The Boris factor is clearly key to the numbers if not the outcome: voting intentions in general, without his name on the ballot paper, were 42 per cent, 28 per cent and 19 per cent respectively, still a clear Tory win in a seat that returned an 11,000 majority at the last general election, but in light of the new poll figures there is ample encouragement, if it were needed, for a hotly tipped candidate-in-waiting who has yet to declare.

Sir John told the Evening Standard last week that Boris ‘was not a shoo-in’, and said he felt association members would not be swayed by Boris’s high profile.

John Randall. "Boris is no shoo-in."

“I don’t get the feeling they are like some constituencies who’d think: ‘Wouldn’t it be great, we’ll be famous’,” he told the Standard.

But with odds a week or so ago putting Boris 1-2 on to select Uxbridge, Alex Donohue of Ladbrokes said: “As and when [Boris] confirms, we may as well close betting on who will win the seat.”

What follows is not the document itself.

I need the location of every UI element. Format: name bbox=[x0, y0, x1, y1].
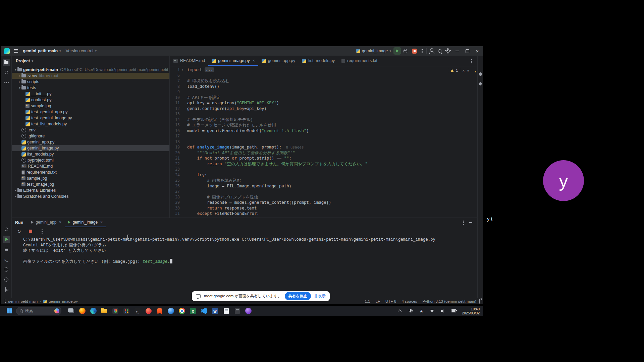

So the ‘gang of five’ association members, all Hillingdon Council Conservatives, who will have to draw up the candidate short-list, must ask themselves: ‘Would Boris be best for the constituency as a hard-working MP or just because he is ‘Boris’?’

Could he do two jobs for a year? And could we bear to be the ones who turned him down?

Because if Boris does get the nod on Friday, September 12, when the association meets to name their candidate, who could stop him?